Make Your Hot Mess, Your Hot Message! by Andrea C. Imafidon
"Lessons often come dressed up as detours and roadblocks." -Oprah
At 31 years young, I am learning that there is a time and place in which we should take off our mask and show another side to us. At times, you become tired of holding it together and want to fall apart only to pick up the pieces. Currently, I am in a vulnerable place in which I want to share a piece of my story to depict my journey from turning my mess into a message, my trial into a triumph and going from being a victim into a victor.
In 2010, I found myself residing in Chicago, in the valley, on the verge of a divorce and at a pinnacle of my life. I was a HOT MESS! Day in and day out, I was having an out of body experience and living life on autopilot because it felt like my life was crashing down all around me. Yes, I lived in a nice neighborhood, in a decent, new renovated but expensive apartment within the Hyde Park neighborhood only a few blocks away from The Obamas residence and Jessie Jackson's PUSH Coalition, Headquarters but I was feeling less than Presidential? Because I was feeling broken, hopeless and angry. I asked myself 'Why' so many days and nights. I had plenty of ugly crying sessions, praying sessions and pity parties.

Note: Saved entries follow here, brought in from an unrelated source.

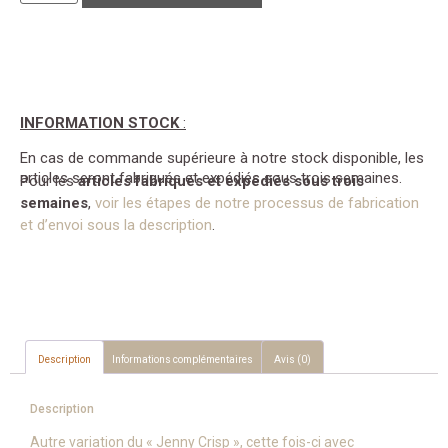
INFORMATION STOCK
:
En cas de commande supérieure à notre stock disponible, les
articles seront fabriqués et expédiés sous trois semaines.
Pour les
articles fabriqués et expédiés sous trois
semaines
,
voir les étapes de notre processus de fabrication
et d’envoi sous la description
.
Description
Informations complémentaires
Avis (0)
Description
Autre variation du « Jenny Crisp », cette fois-ci avec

One day while sitting in my Downtown Chicago cubicle, one of my coworker who I appreciate dearly and helped me to discovered my strength through the muck and mess that I was in. She looked at me while I was on the verge of a breakdown and kindly but firmly said to me, 'Andrea, you are such an amazing and talented woman, you are wasting your time and talents in Chicago.' Go home to your family because you need them. At first, I was highly upset because she called me out on my ish! Honestly, I thought I had myself together because I was thriving at work but dying on the inside because I was going through it! I had to accept and take ownership that I was a temporary hot mess. How did she realize that I was a hot mess? I thought I had my stuff together but I was entirely wrong!